U.S. stock markets opened slightly lower Wednesday after Donald Trump's surprise win in the presidential election had originally sent stock futures down sharply, but by the end of the day, shares of most companies were significantly higher.
About 40 minutes into Wednesday's session the S&P 500 index was down 0.5 percent after looking to trend down a whopping 1.6 percent an hour before trading started as investors tried to digest the election outcome and its implications.
The drop was less pronounced than earlier expected based on futures trading. Observers cited Trump's victory speech, in which he vowed to unite the country, as one factor that may have somewhat reduced investors' concerns.
When the dust settled, investors had bid the U.S. markets much higher than many experts had anticipated, with the Dow Jones Industrial Average gaining 257 on the day, or 1.4 percent, while the S&P 500 and the Nasdaq were each up 1.1 percent.
Most entertainment stocks soared along with the general market, a notable exception being Time Warner, as Trump has indicated his desire to squash the conglomerate's pending $85 billion merger with AT&T.
Among Hollywood giants, Viacom shares were up 1.7 percent, Comcast shares were up 1.5 percent, 21st Century Fox's stock was up 1.4 percent and Walt Disney's stock was up fractionally. Sony and CBS, though, were down 1.4 percent and 0.5 percent, respectively.
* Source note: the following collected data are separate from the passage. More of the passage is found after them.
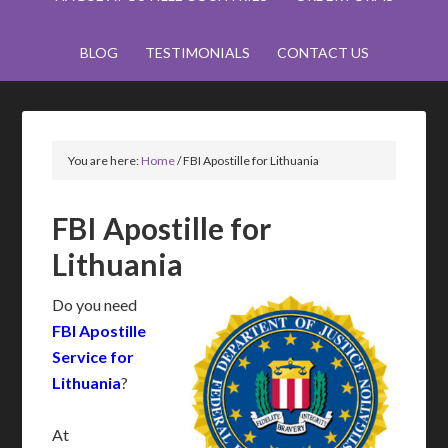
BLOG
TESTIMONIALS
CONTACT US
You are here:
Home
/
FBI Apostille for Lithuania
FBI Apostille for
Lithuania
Do you need
FBI Apostille
Service for
Lithuania
?
At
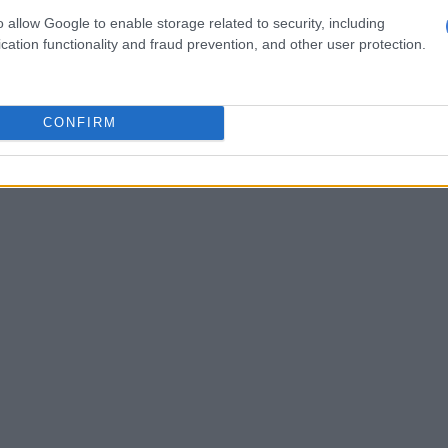
lements, and a striking Brabus rear diffuser.
o allow Google to enable storage related to security, including
cation functionality and fraud prevention, and other user protection.
d vehicle, reportedly worth close to R30 million, added
of spectacle to the already extravagant affair.
social media users were quick to compare the
o celebrity mansion parties often associated with
CONFIRM
 billionaires and entertainment moguls.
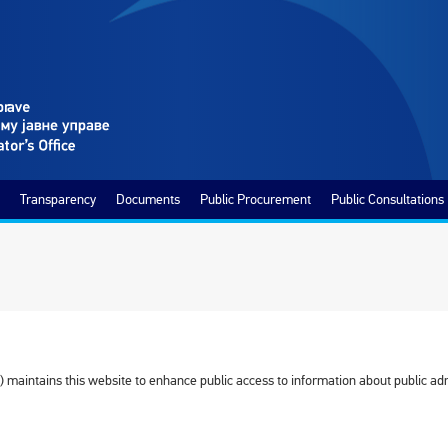
Transparency
Documents
Public Procurement
Public Consultations
 maintains this website to enhance public access to information about public adm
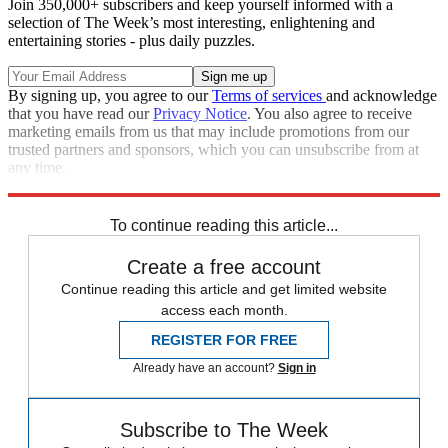
Join 350,000+ subscribers and keep yourself informed with a
selection of The Week’s most interesting, enlightening and
entertaining stories - plus daily puzzles.
By signing up, you agree to our
Terms of services
and acknowledge
that you have read our
Privacy Notice
. You also agree to receive
marketing emails from us that may include promotions from our
trusted partners and sponsors, which you can unsubscribe from at
any time.
Explore More
STEM
Speed Reads
To continue reading this article...
Create a free account
Continue reading this article and get limited website
access each month.
REGISTER FOR FREE
Already have an account?
Sign in
Subscribe to The Week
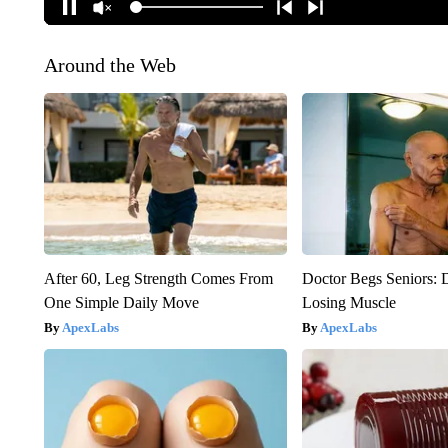
Around the Web
After 60, Leg Strength Comes From
Doctor Begs Seniors: 
One Simple Daily Move
Losing Muscle
ApexLabs
ApexLabs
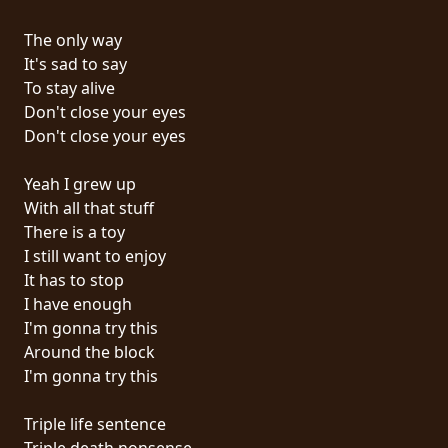
RETOURS
The only way
It's sad to say
CREDITS
To stay alive
Don't close your eyes
Don't close your eyes
CHOISIR
Yeah I grew up
UN
With all that stuff
THÈME
There is a toy
I still want to enjoy
It has to stop
SYMPHONIQUE
I have enough
I'm gonna try this
MORGOTH
Around the block
TALES
I'm gonna try this
Triple life sentence
ANACHRONISM
Triple death nonsense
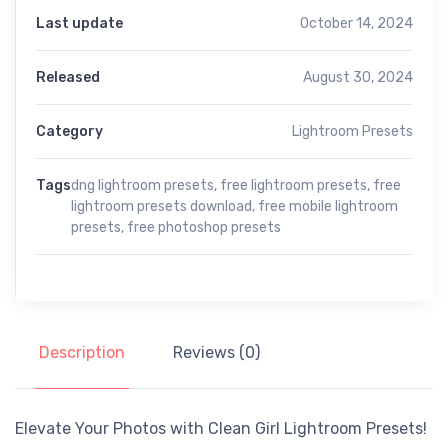
Last update
October 14, 2024
Released
August 30, 2024
Category
Lightroom Presets
Tags
dng lightroom presets
,
free lightroom presets
,
free
lightroom presets download
,
free mobile lightroom
presets
,
free photoshop presets
Description
Reviews (0)
Elevate Your Photos with Clean Girl Lightroom Presets!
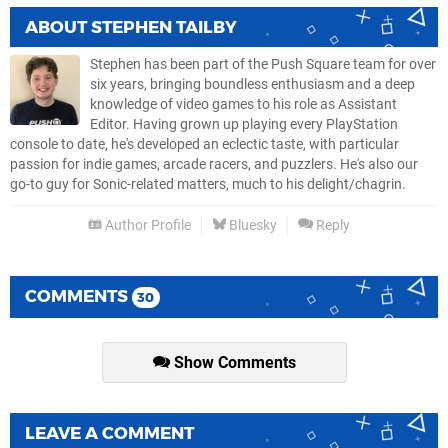
ABOUT
STEPHEN TAILBY
Stephen has been part of the Push Square team for over
six years, bringing boundless enthusiasm and a deep
knowledge of video games to his role as Assistant
Editor. Having grown up playing every PlayStation
console to date, he's developed an eclectic taste, with particular
passion for indie games, arcade racers, and puzzlers. He's also our
go-to guy for Sonic-related matters, much to his delight/chagrin.
Author Profile
Bluesky
Reply
COMMENTS
30
Show Comments
LEAVE A COMMENT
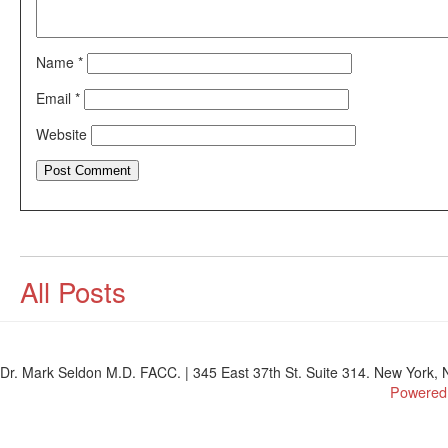
Name
*
Email
*
Website
All Posts
Dr. Mark Seldon M.D. FACC. | 345 East 37th St. Suite 314. New York, N
Powered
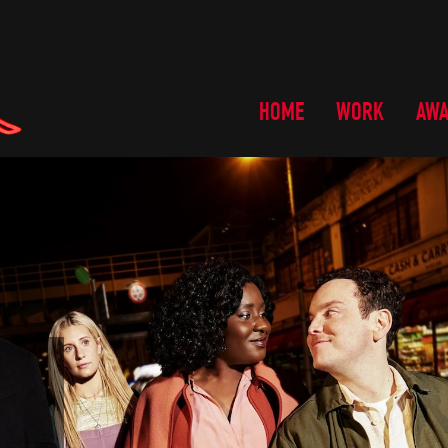
HOME
WORK
AW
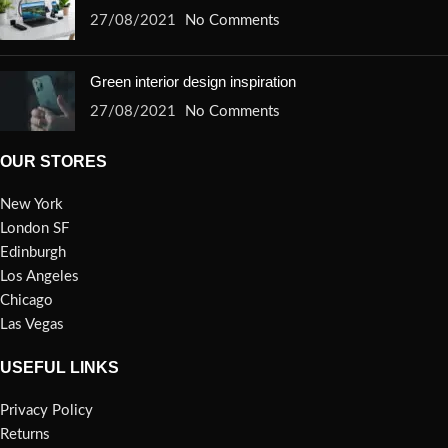
27/08/2021
No Comments
Green interior design inspiration
27/08/2021
No Comments
OUR STORES
New York
London SF
Edinburgh
Los Angeles
Chicago
Las Vegas
USEFUL LINKS
Privacy Policy
Returns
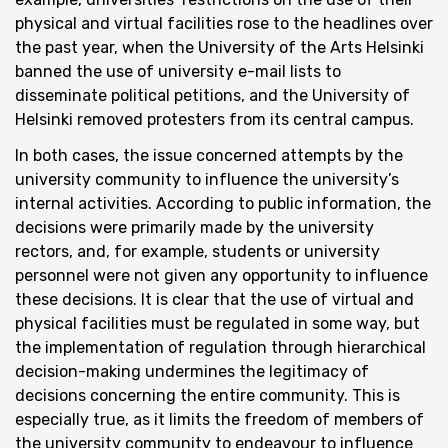
physical and virtual facilities rose to the headlines over
the past year, when the University of the Arts Helsinki
banned the use of university e-mail lists to
disseminate political petitions, and the University of
Helsinki removed protesters from its central campus.
In both cases, the issue concerned attempts by the
university community to influence the university’s
internal activities. According to public information, the
decisions were primarily made by the university
rectors, and, for example, students or university
personnel were not given any opportunity to influence
these decisions. It is clear that the use of virtual and
physical facilities must be regulated in some way, but
the implementation of regulation through hierarchical
decision-making undermines the legitimacy of
decisions concerning the entire community. This is
especially true, as it limits the freedom of members of
the university community to endeavour to influence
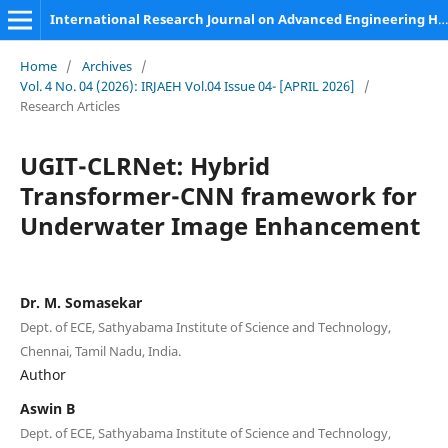
International Research Journal on Advanced Engineering Hub (IRJAEH)
Home
/
Archives
/
Vol. 4 No. 04 (2026): IRJAEH Vol.04 Issue 04- [APRIL 2026]
/
Research Articles
UGIT-CLRNet: Hybrid
Transformer-CNN framework for
Underwater Image Enhancement
Dr. M. Somasekar
Dept. of ECE, Sathyabama Institute of Science and Technology,
Chennai, Tamil Nadu, India.
Author
Aswin B
Dept. of ECE, Sathyabama Institute of Science and Technology,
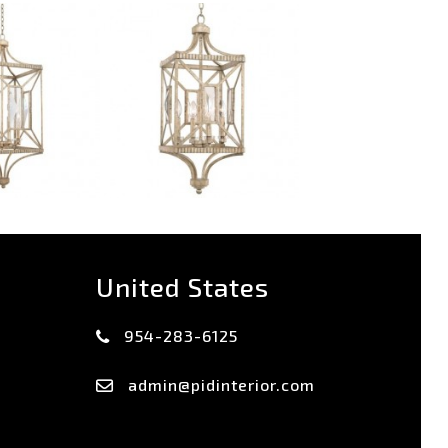
United States
954-283-6125
admin@pidinterior.com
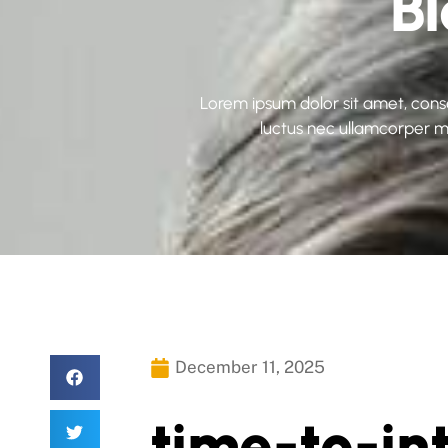
B
Lorem ipsum dolor sit amet, consect
luctus nec ullamcorper ma
December 11, 2025
time-to-in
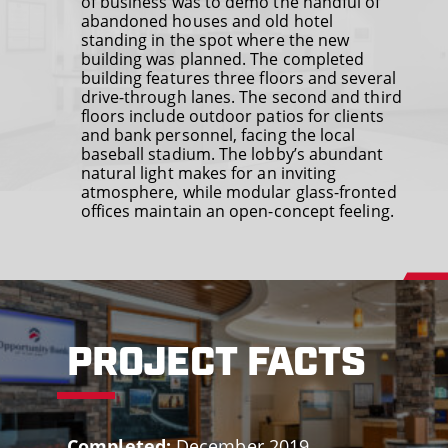
of business was to demo the handful of
abandoned houses and old hotel
standing in the spot where the new
building was planned. The completed
building features three floors and several
drive-through lanes. The second and third
floors include outdoor patios for clients
and bank personnel, facing the local
baseball stadium. The lobby’s abundant
natural light makes for an inviting
atmosphere, while modular glass-fronted
offices maintain an open-concept feeling.
PROJECT FACTS
Completed:
December 2019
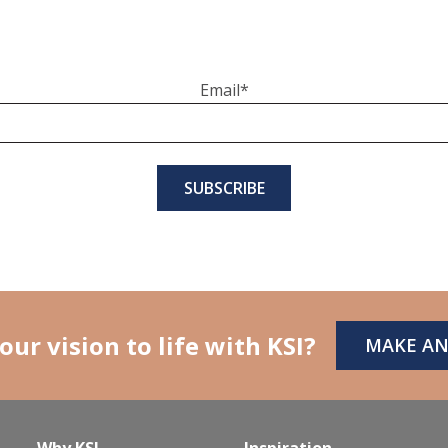
Email
*
our vision to life with KSI?
MAKE A
Why KSI
Inspiration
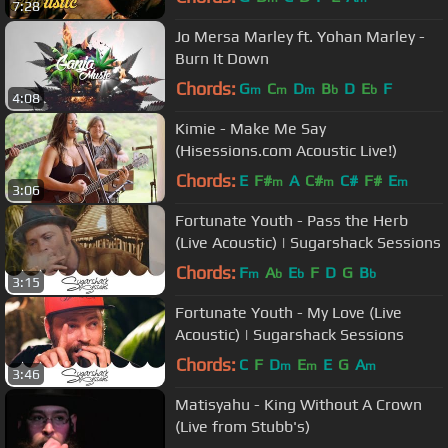
7:28
Jo Mersa Marley ft. Yohan Marley -
Burn It Down
Chords:
G
C
D
B
D
E
F
m
m
m
b
b
4:08
Kimie - Make Me Say
(Hisessions.com Acoustic Live!)
Chords:
E
F#
A
C#
C#
F#
E
m
m
m
3:06
Fortunate Youth - Pass the Herb
(Live Acoustic) | Sugarshack Sessions
Chords:
F
A
E
F
D
G
B
m
b
b
b
3:15
Fortunate Youth - My Love (Live
Acoustic) | Sugarshack Sessions
Chords:
C
F
D
E
E
G
A
m
m
m
3:46
Matisyahu - King Without A Crown
(Live from Stubb's)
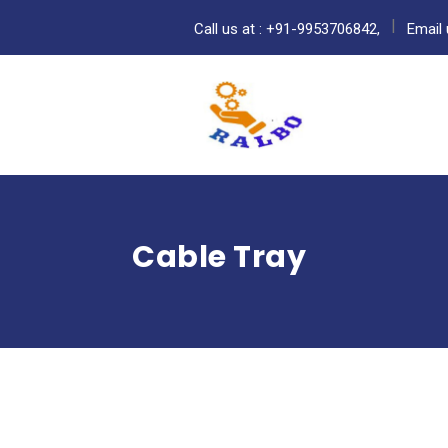
Call us at : +91-9953706842,
Email 
Cable Tray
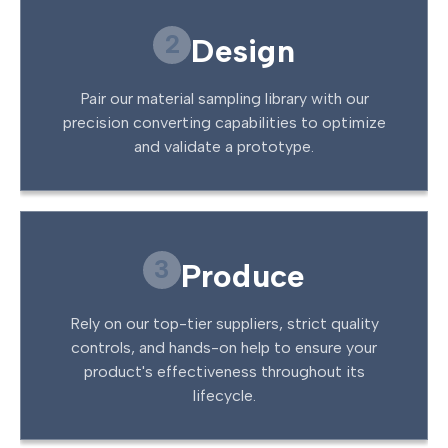
2
Design
Pair our material sampling library with our
precision converting capabilities to optimize
and validate a prototype.
3
Produce
Rely on our top-tier suppliers, strict quality
controls, and hands-on help to ensure your
product's effectiveness throughout its
lifecycle.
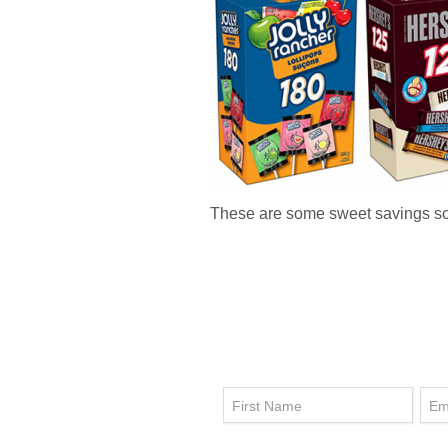
These are some sweet savings s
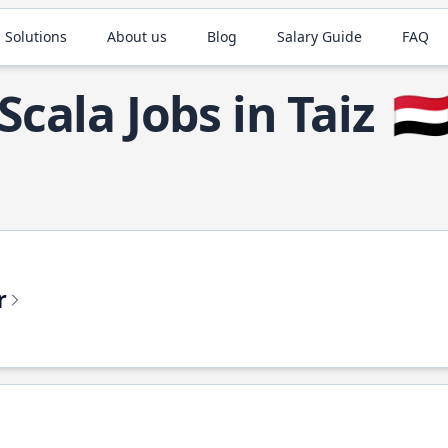
 Solutions
About us
Blog
Salary Guide
FAQ
Scala Jobs in Taiz
🇾
r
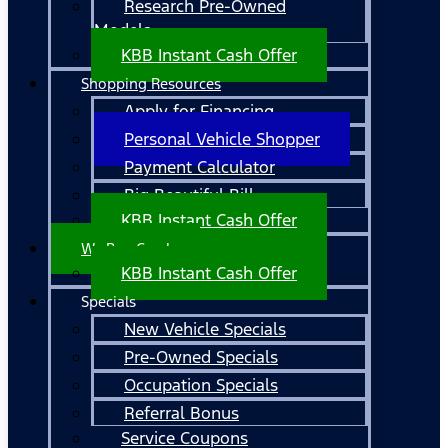
Research Pre-Owned
Models
KBB Instant Cash Offer
Shopping Resources
Apply for Financing
Personal Vehicle Shopper
Payment Calculator
Big Beautiful Bill
KBB Instant Cash Offer
We Buy Cars!
KBB Instant Cash Offer
Specials
New Vehicle Specials
Pre-Owned Specials
Occupation Specials
Referral Bonus
Service Coupons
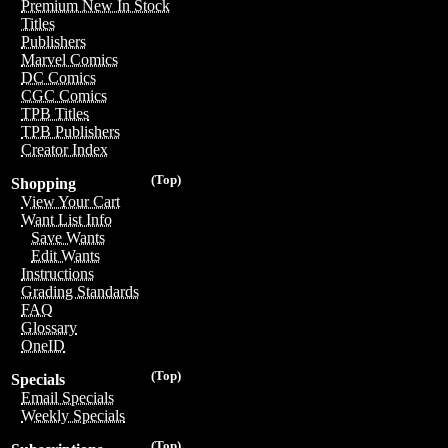
Premium New In Stock
Titles
Publishers
Marvel Comics
DC Comics
CGC Comics
TPB Titles
TPB Publishers
Creator Index
(Top)
Shopping
View Your Cart
Want List Info
Save Wants
Edit Wants
Instructions
Grading Standards
FAQ
Glossary
OneID
(Top)
Specials
Email Specials
Weekly Specials
(Top)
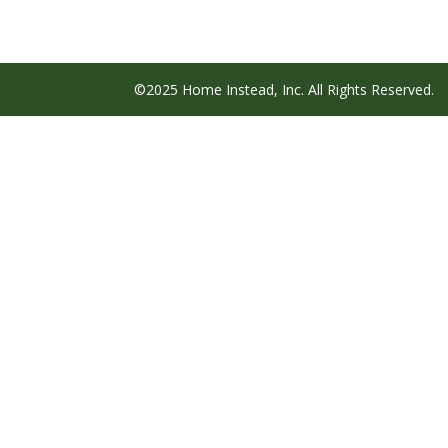
©2025 Home Instead, Inc. All Rights Reserved.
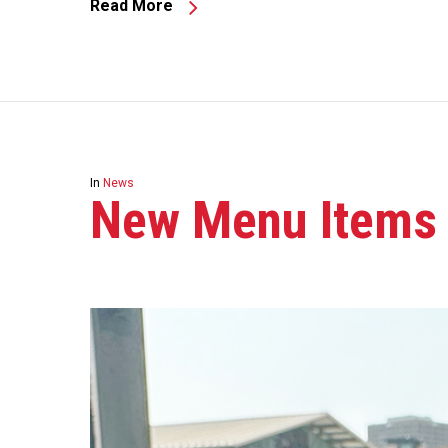
Read More
In
News
New Menu Items A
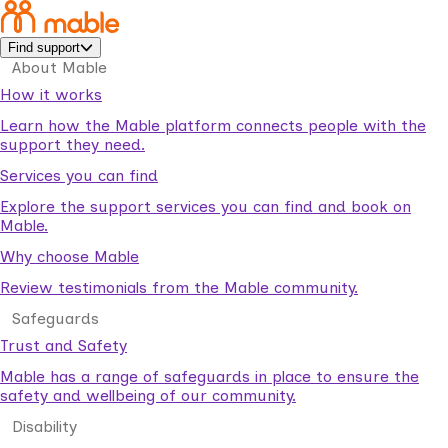
Find support
About Mable
How it works
Learn how the Mable platform connects people with the
support they need.
Services you can find
Explore the support services you can find and book on
Mable.
Why choose Mable
Review testimonials from the Mable community.
Safeguards
Trust and Safety
Mable has a range of safeguards in place to ensure the
safety and wellbeing of our community.
Disability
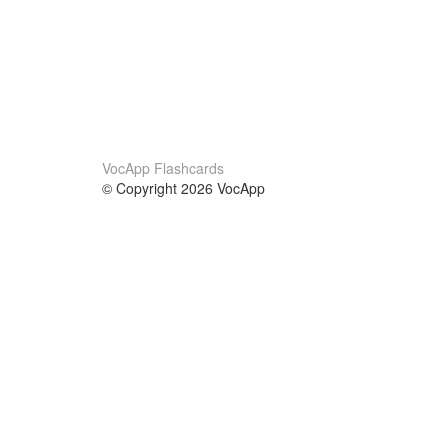
VocApp Flashcards
© Copyright 2026 VocApp
02-798 Mielczarskiego 8/58
Warsaw, Poland (EU)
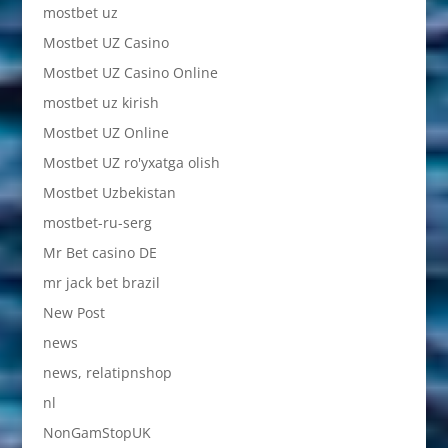
mostbet uz
Mostbet UZ Casino
Mostbet UZ Casino Online
mostbet uz kirish
Mostbet UZ Online
Mostbet UZ ro'yxatga olish
Mostbet Uzbekistan
mostbet-ru-serg
Mr Bet casino DE
mr jack bet brazil
New Post
news
news, relatipnshop
nl
NonGamStopUK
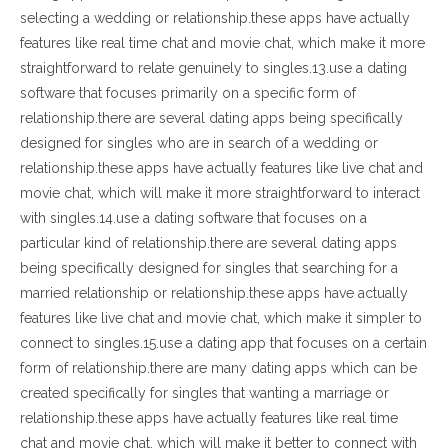
selecting a wedding or relationship.these apps have actually
features like real time chat and movie chat, which make it more
straightforward to relate genuinely to singles.13.use a dating
software that focuses primarily on a specific form of
relationship.there are several dating apps being specifically
designed for singles who are in search of a wedding or
relationship.these apps have actually features like live chat and
movie chat, which will make it more straightforward to interact
with singles.14.use a dating software that focuses on a
particular kind of relationship.there are several dating apps
being specifically designed for singles that searching for a
married relationship or relationship.these apps have actually
features like live chat and movie chat, which make it simpler to
connect to singles.15.use a dating app that focuses on a certain
form of relationship.there are many dating apps which can be
created specifically for singles that wanting a marriage or
relationship.these apps have actually features like real time
chat and movie chat, which will make it better to connect with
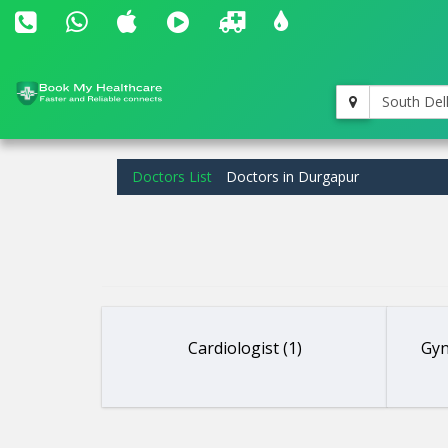
South Del
Doctors List
Doctors in Durgapur
Cardiologist (1)
Gyn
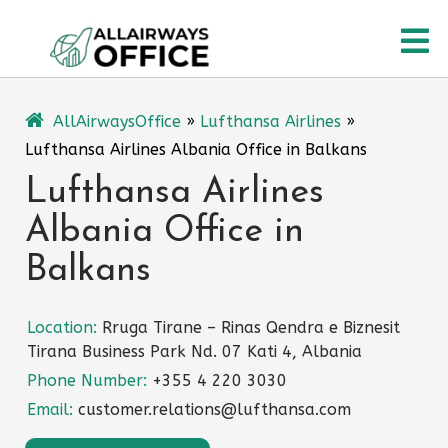
Skip
O
to
content
M
AllAirwaysOffice
»
Lufthansa Airlines
»
Lufthansa Airlines Albania Office in Balkans
Lufthansa Airlines
Albania Office in
Balkans
Location:
Rruga Tirane – Rinas Qendra e Biznesit
Tirana Business Park Nd. 07 Kati 4, Albania
Phone Number:
+355 4 220 3030
Email:
customer.relations@lufthansa.com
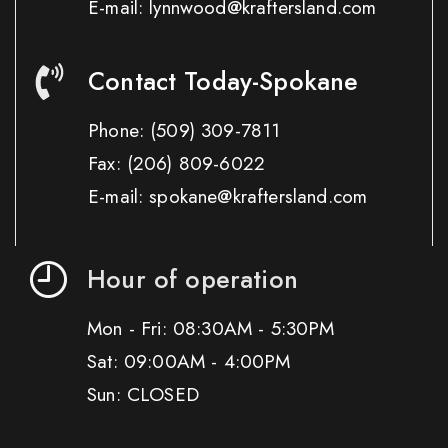
E-mail: lynnwood@kraftersland.com
Contact Today-Spokane
Phone:
(509) 309-7811
Fax:
(206) 809-6022
E-mail: spokane@kraftersland.com
Hour of operation
Mon - Fri: 08:30AM - 5:30PM
Sat: 09:00AM - 4:00PM
Sun: CLOSED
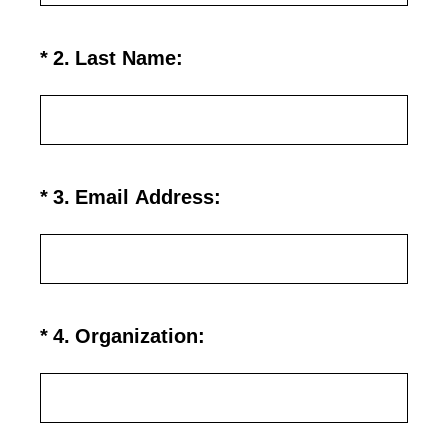
(Required.)
*
2
.
Last Name:
(Required.)
*
3
.
Email Address:
(Required.)
*
4
.
Organization:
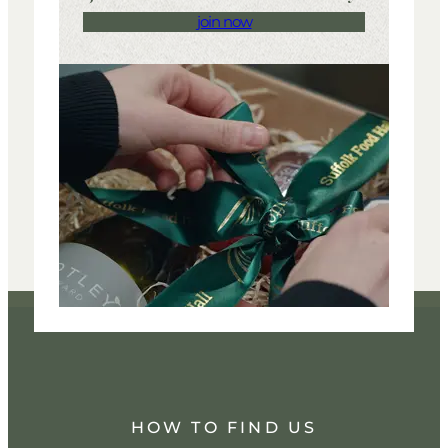
join now
HOW TO FIND US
"Trump is good for cable and telecommunications because the FCC will shift dramatically," says Steven Birenberg of Northlake Capital Management. "Net neutrality likely goes out the window."
Some of Wednesday's bigger gainers in the media-entertainment sector included World Wrestling Entertainment (up 4.4 percent), Twitter (up 4.1 percent), E.W. Scripps Co. (up 3.6 percent) and AMC Entertainment (up 3.6 percent).
Salem Media Group, a broadcaster of conservative talk radio, surged 7.7 percent on Wednesday.
Some observers say Wednesday's schizophrenic markets made sense, given traders traditionally have seen Republican candidates as better for stocks but viewed Clinton as the safe, status quo candidate. Markets also never like surprises, such as unexpected election results.
The market rallied in recent days amid polls that suggested a Clinton victory, with observers saying investors were concerned that Trump hadn't spelled out his financial policy ideas in enough detail.
The U.S. gains on Wednesday followed market declines in various parts of the world overnight. In Japan, the Nikkei index had closed down more than 5 percent, for example.